Adrian Paci: Soft with Sorrow

Galerie Peter Kilchmann, Paris

Overview

Galerie Peter Kilchmann is delighted to present its seventh solo exhibition; and for the first time in its Paris gallery; by Adrian Paci (*1969 in Shkodra, Albania; lives and works between Milan and Shkodra). Entitled Soft with Sorrow, the exhibition features new paintings, works on paper, as well as the video installation Interregnum (2017).

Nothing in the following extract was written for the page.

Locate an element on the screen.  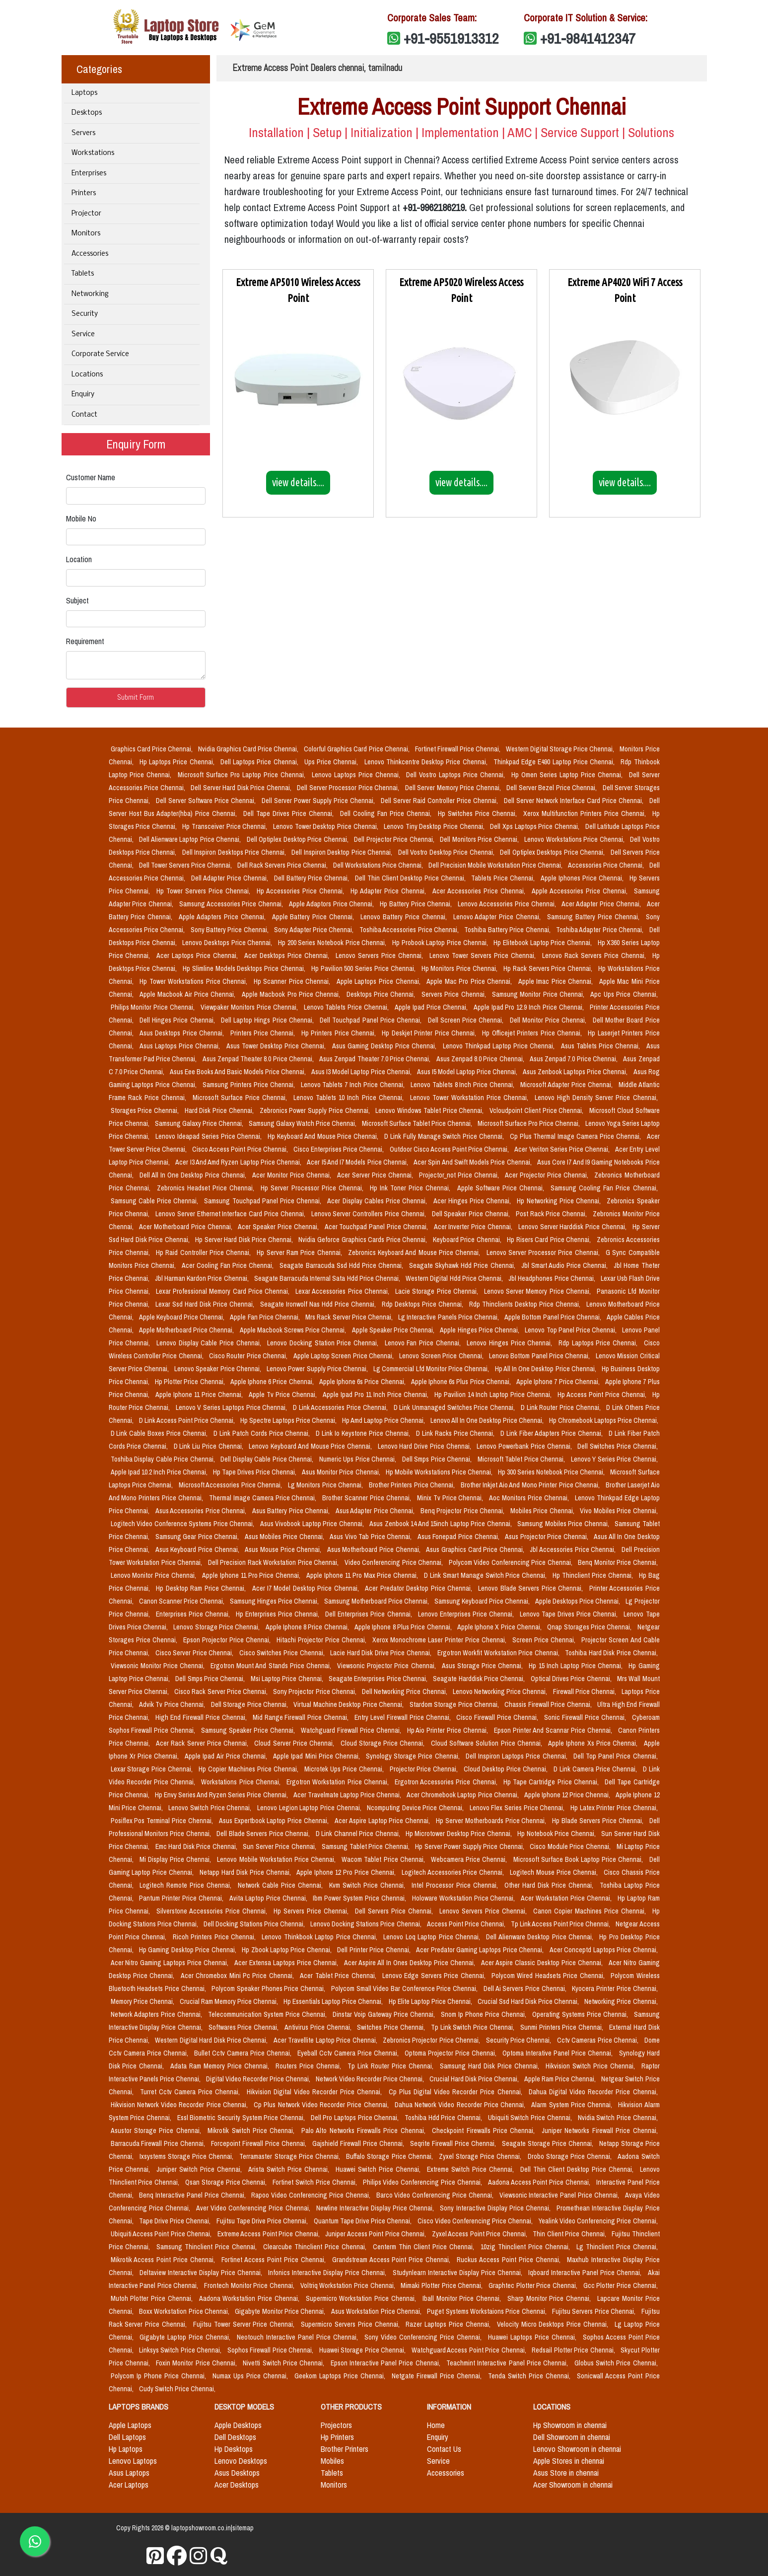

Adrian Paci’s work is constructed in a relationship to moving images. He works from a corpus of multiple sources: amateur videos, YouTube clips, family films and cinema. For this new ensemble of paintings, Paci used as source material still images from video cassettes of weddings and funerals from rural Albania made between the 1990s and the 2000s that were given to him by friends. For other paintings such According to Pasolini (2023) and According to Paradjanov, Paci used as source material film stills from Pasolini’s Medea (1969) and Paradjanov’s The Colour of Pomegranates (1969) respectively, two authors whose films have inspired some of Paci’s earlier works.

 

Paci’s intention here is not to idolize the source or the context of these images. These elements are certainly respected, but the artist finds in them an intrinsic quality of autonomy:  the images, by not containing just information, become a place of ambiguity and enigma. Taken away them from their contexts, the images become something new.

 

Paci believes that before being a way of doing, painting is a way of seeing. Observing these images, they offer themselves as possible paintings. It does not matter whether the artist’s gaze attributes this pictorial dimension or whether they themselves carry this potentiality. The artist watches/finds/sees this physicality. The quivering of the colours, their transparencies, their thicknesses, the movement of the brush conspire to such an extent that carrying them onto the canvas becomes a necessity that follows the suggestion coming from the intrinsic quality of the image. “You just follow what you see, you apply your hands and the matter of the paint. As you would read a text aloud with the awareness that the voice is not only the text, it simultaneously produces a singular and somehow indipendent body. The painting then becomes the trace of this process,” says Paci. The painting has its own body. By standing autonomously in front of the viewer, it encourages dialogues and bold gestures. The painting does not conclude the process, it remains in a state of becoming, as if open, engaging the viewer to invest it with new possibilities. In this, Paci feels close to the two filmmakers whose imagination exploits a kind of collective memory (of history, of painting…) while moving the experience into an unexpected field for the viewer.

 

By not responding to any hierarchy, as suggested by the exhibition space, the sum of the intriguing ambiguity of these 18 new paintings and works on paper creates an infinitely vast field of possibilities where the spectator is invited to found a new territory, to build an unprecedented context. As discussion pieces, ultimately, the works are a domain of coexistence. On the basis of this coexistence, Paci explores the relationships between fictions and realities, existential concerns and spaces devoted to fantasies and games. Rituals perfectly embody these dialogues between the processes of life and their dramatization. In Albania, after the collapse of the regime, these rituals were reactivated in an anarchic way. Despite their festive temperament, the sequences of Dancers (2023) possess all the fragility and freshness of a celebration in a precarious state. The Mourners (2023) had already been the subjects of earlier works.

 

Interregnum (2017) gathers fragments of videos documenting the funerals of communist dictators. These moments deeply broke apart the systems of power in which the individual was diluted in the political body. Pain, absent from the resolutely optimistic rhetoric of the regimes, finally surged forth in the public space. The absurd procession parades, the deceased is absent. A careful montage affirms that, despite everything, these individuals are animated by the complexity of singular emotions. To accompany the rituals that surround mourning and celebration, Paci highlights that in these contrasting conditions, the figures are taken over by gestures, by forms, by sounds, letting themselves be carried away in a similar choreography. The relationship is that of the individual to the collective, of singularity in a multitude, of subjects in an organic relationship, in communion with the lights and shadows of the landscape (Woman in the shadowsUnder the shadow, 2023). Painting helps to resolve these tensions by bringing everything back to the democratic level of the surface. Each element is deployed with equal importance.

 

Here, humanity is in a kind of perpetual movement. The silhouettes dance, appear at the corner of a leafy tree, disappear, in the crowd or in the corner of the painting, seemingly attracted by the distance or heading towards the heart of the ritual. The forces driving them are both vertical and horizontal. Thus, they move not only on the ground, the canvas or the paper, but between earth and heaven, in a state of levitation that one would not imagine to be inherent in sorts of spiritual creatures. They are present, anonymous, ageless, freed from any temporality. They vibrate in an archaic space, in this enigma that consecrates complicity/duplicity of joys and hardships, Soft with Sorrow.